There is a considerable difference in the two types of experience because the pin anticipates nothing and has no concern as to what happens. It doesn’t think. But the human-pin is very actively involved in PHT, Perceived Hopes and Threats. Thus his little brain/mind is on a roller coaster of sensations that are entirely self-produced. The human experienced some thing more significant that the bowling pin did, all because the human is guided by his senses of concern, entirely derived from within himself. The human anticipates, hopes, and fears.
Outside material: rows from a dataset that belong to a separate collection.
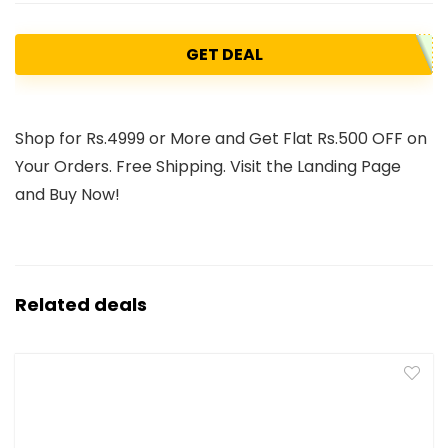
GET DEAL
Shop for Rs.4999 or More and Get Flat Rs.500 OFF on
Your Orders. Free Shipping. Visit the Landing Page
and Buy Now!
Related deals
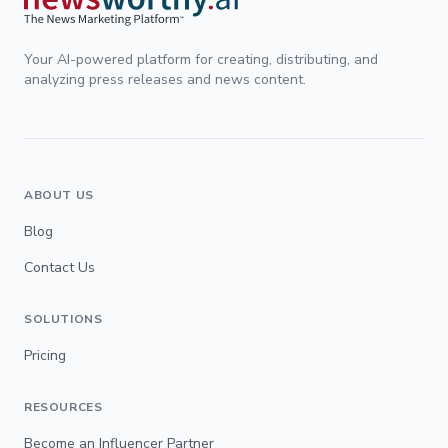
Your AI-powered platform for creating, distributing, and
analyzing press releases and news content.
ABOUT US
Blog
Contact Us
SOLUTIONS
Pricing
RESOURCES
Become an Influencer Partner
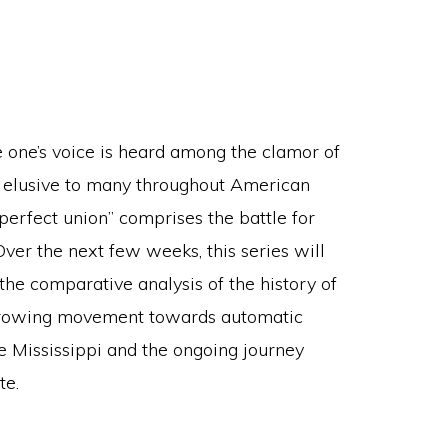
re one’s voice is heard among the clamor of
 elusive to many throughout American
 perfect union” comprises the battle for
Over the next few weeks, this series will
 the comparative analysis of the history of
he growing movement towards automatic
ne Mississippi and the ongoing journey
te.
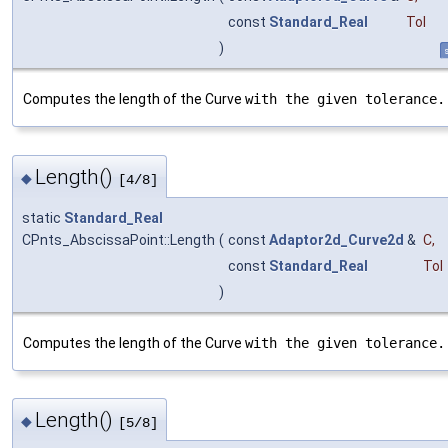
const
Standard_Real
Tol
)
s
Computes the length of the Curve
with the given tolerance.
Length()
◆
[4/8]
static
Standard_Real
CPnts_AbscissaPoint::Length
(
const
Adaptor2d_Curve2d
&
C
,
const
Standard_Real
Tol
)
Computes the length of the Curve
with the given tolerance.
Length()
◆
[5/8]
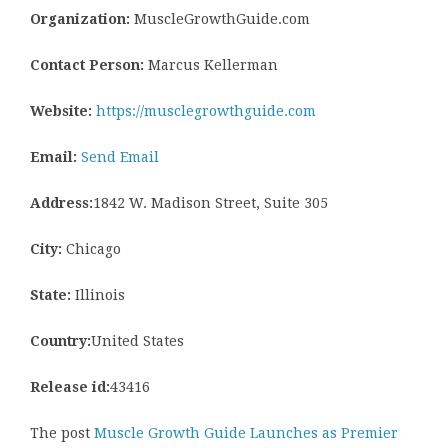
Organization:
MuscleGrowthGuide.com
Contact Person:
Marcus Kellerman
Website:
https://musclegrowthguide.com
Email:
Send Email
Address:
1842 W. Madison Street, Suite 305
City:
Chicago
State:
Illinois
Country:
United States
Release id:
43416
The post
Muscle Growth Guide Launches as Premier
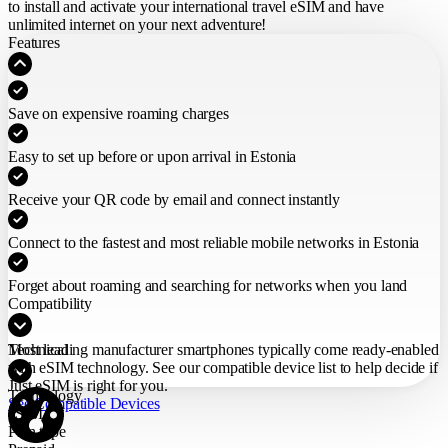
to install and activate your international travel eSIM
and have
unlimited internet on your next adventure!
Features
Save on expensive roaming charges
Easy to set up before or upon arrival in Estonia
Receive your QR code by email and connect instantly
Connect to the fastest and most reliable mobile networks in Estonia
Forget about roaming and searching for networks when you land
Compatibility
Most leading manufacturer smartphones typically come ready-enabled
Technical
with eSIM technology. See our compatible device list to help decide if
Just eSIM is right for you.
Technology
See Compatible Devices
eSIM
Plan type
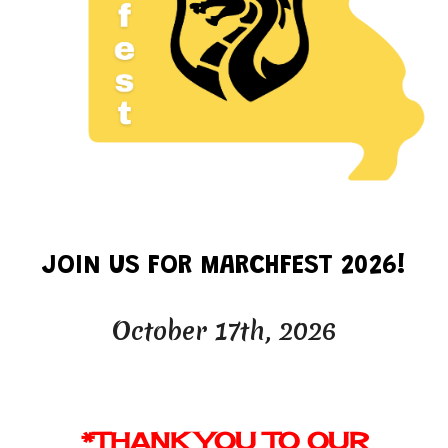
JOIN US FOR MARCHFEST 2026!
October
17th
, 202
6
*
THANK YOU
TO OUR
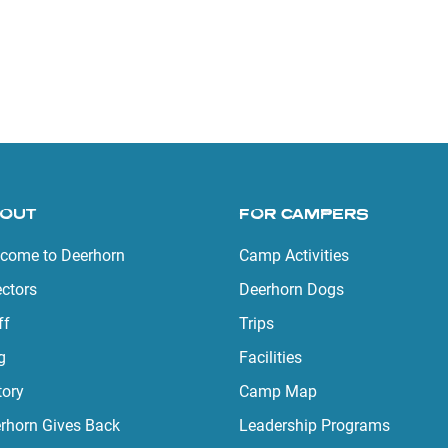
OUT
FOR CAMPERS
come to Deerhorn
Camp Activities
ectors
Deerhorn Dogs
ff
Trips
g
Facilities
tory
Camp Map
rhorn Gives Back
Leadership Programs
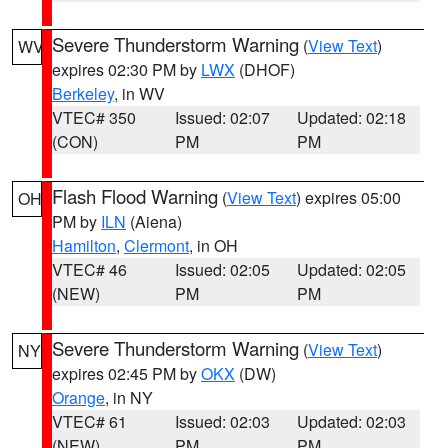
Severe Thunderstorm Warning
(
View Text
)
WV
expires 02:30 PM by
LWX
(DHOF)
Berkeley
, in WV
VTEC# 350
Issued: 02:07
Updated: 02:18
(CON)
PM
PM
Flash Flood Warning
(
View Text
) expires 05:00
OH
PM by
ILN
(Aiena)
Hamilton
,
Clermont
, in OH
VTEC# 46
Issued: 02:05
Updated: 02:05
(NEW)
PM
PM
Severe Thunderstorm Warning
(
View Text
)
NY
expires 02:45 PM by
OKX
(DW)
Orange
, in NY
VTEC# 61
Issued: 02:03
Updated: 02:03
(NEW)
PM
PM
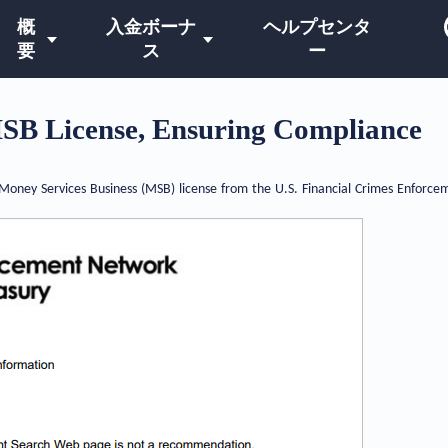
概
入金ボーナ
ヘルプセンタ
要
ス
ー
SB License, Ensuring Compliance
oney Services Business (MSB) license from the U.S. Financial Crimes Enforcem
…the collective “I’s” which run those or any institutions which is also the reason why there is so little agreement as each of the I’s would have it whether they be demons or humans. It’s often hard to tell them apart!
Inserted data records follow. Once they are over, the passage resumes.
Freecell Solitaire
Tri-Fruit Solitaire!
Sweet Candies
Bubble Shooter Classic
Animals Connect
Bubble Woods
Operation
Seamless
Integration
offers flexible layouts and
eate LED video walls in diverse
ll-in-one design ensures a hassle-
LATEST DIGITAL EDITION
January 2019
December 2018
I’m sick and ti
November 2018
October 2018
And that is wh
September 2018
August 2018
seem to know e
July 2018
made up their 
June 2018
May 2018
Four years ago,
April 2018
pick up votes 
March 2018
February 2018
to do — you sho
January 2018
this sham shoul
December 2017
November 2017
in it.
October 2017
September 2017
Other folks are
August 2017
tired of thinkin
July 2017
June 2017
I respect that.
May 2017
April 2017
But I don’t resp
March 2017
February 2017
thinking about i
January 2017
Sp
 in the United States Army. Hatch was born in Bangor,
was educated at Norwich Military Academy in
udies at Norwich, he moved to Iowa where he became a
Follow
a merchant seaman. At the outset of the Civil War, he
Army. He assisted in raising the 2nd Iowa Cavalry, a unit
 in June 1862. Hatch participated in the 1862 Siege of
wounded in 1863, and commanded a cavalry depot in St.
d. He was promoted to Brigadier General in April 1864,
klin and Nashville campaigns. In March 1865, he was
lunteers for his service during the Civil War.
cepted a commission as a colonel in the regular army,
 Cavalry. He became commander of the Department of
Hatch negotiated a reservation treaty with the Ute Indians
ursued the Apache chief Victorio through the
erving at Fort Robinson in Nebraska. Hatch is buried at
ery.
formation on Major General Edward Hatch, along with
There cannot be any difference of experience between the two if there is only ONE entity in the comparison that can experience anything. This makes your parable a paradox. It attempts a congruity by means of comparison between that which is completely incongruous with absolutely no relation to the other.
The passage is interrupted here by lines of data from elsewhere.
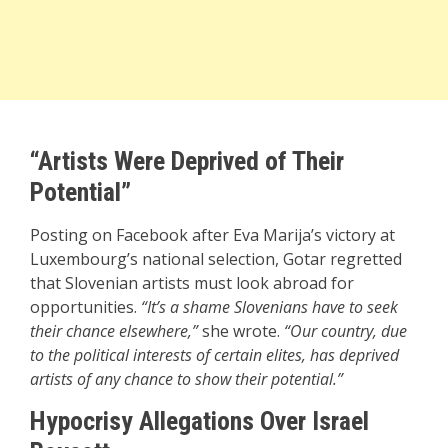
“Artists Were Deprived of Their
Potential”
Posting on Facebook after Eva Marija’s victory at
Luxembourg’s national selection, Gotar regretted
that Slovenian artists must look abroad for
opportunities.
“It’s a shame Slovenians have to seek
their chance elsewhere,”
she wrote.
“Our country, due
to the political interests of certain elites, has deprived
artists of any chance to show their potential.”
Hypocrisy Allegations Over Israel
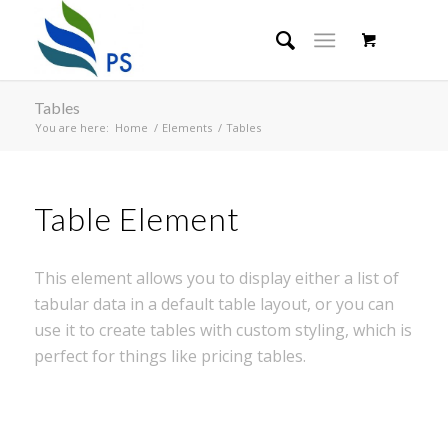
Tables
You are here:
Home
/
Elements
/
Tables
Table Element
This element allows you to display either a list of
tabular data in a default table layout, or you can
use it to create tables with custom styling, which is
perfect for things like pricing tables.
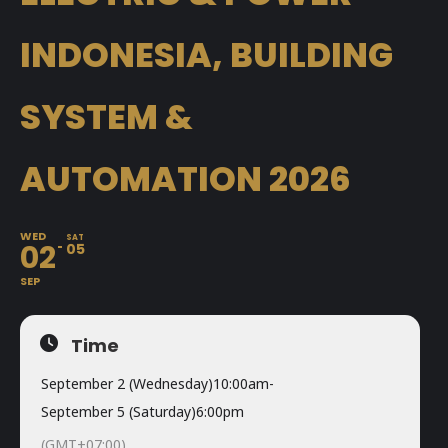
INDONESIA, BUILDING
SYSTEM &
AUTOMATION 2026
WED
SAT
02
05
SEP
Time
September 2 (Wednesday)
10:00am
-
September 5 (Saturday)
6:00pm
(GMT+07:00)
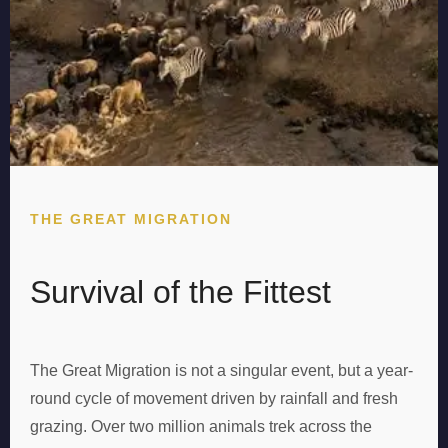
THE GREAT MIGRATION
Survival of the Fittest
The Great Migration is not a singular event, but a year-
round cycle of movement driven by rainfall and fresh
grazing. Over two million animals trek across the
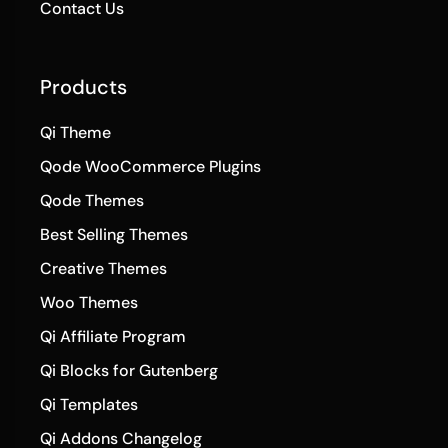
Contact Us
Products
Qi Theme
Qode WooCommerce Plugins
Qode Themes
Best Selling Themes
Creative Themes
Woo Themes
Qi Affiliate Program
Qi Blocks for Gutenberg
Qi Templates
Qi Addons Changelog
A “mechanical” experience within a human vis-a-vis a bowling pin can be defined more as an instinctual reaction to an event or impending event. A bowling pin is an infinity away from the spontaneity of even a single living cell. But if that cell is dead it might as well be a bowling ball or pin!

If the I cannot exist because it cannot be sensed what then is the act of sensing itself? Not what is sensed but it’s appearance. Is it merely an occurrence, an event? Is everything merely an event? Not something that actually happens but rather the appearance of what happens. I am eating this food but no food was eaten by I. Seeing occurred but I did not see. Thinking occurred, therefore thinking is.

Physical phenomenon mirroring non-physical experiences seems like a good place to go, but it’s really not what matters. What matters, is that there’s a 1:1 correlation between brain states and mental states such that for any mental state we want to describe, we can do so by referencing the brain. Someone called it a supervenient relationship. Another guy says that you should use some identity theory in order to reduce the mind to the brain. What they both mean is that in the end, it doesn’t really matter if there’s a mind/body dualism, so long as we can describe one with reference to the other all the time. All we wanna do as philosophers is come up with the simplest way to say everything that can be said, and if anytime someone says they had a feeling about something, we could point to the brain and say, “look, there’s the brain state that always accompanies that feeling”, then the simplest way to explain both is to just point to the brain and pretend like the arguments that there’s a separate mind aren’t even there. In the end, Descartes didn’t prove there was anything independent of the brain. He just made an argument that’s kind of like, “you can’t prove that there isn’t something other than the brain”. And of course, those kinds of arguments are bullshit. I can’t prove there aren’t purple unicorns in outer space, but of course, there’s no reason to assume there are.

A good thought

But the crux… “I think therefore I am not”… seems to me to be an ends to be justified after the fact

Well, as I stated in further explanation, one cannot validly merely state a premise followed by a conclusion. “A therefore B” is not a valid syllogism. So of course, “A therefore B-not” is also invalid.

The real point was in the proceeding explanation of how one arrives at “B-not”.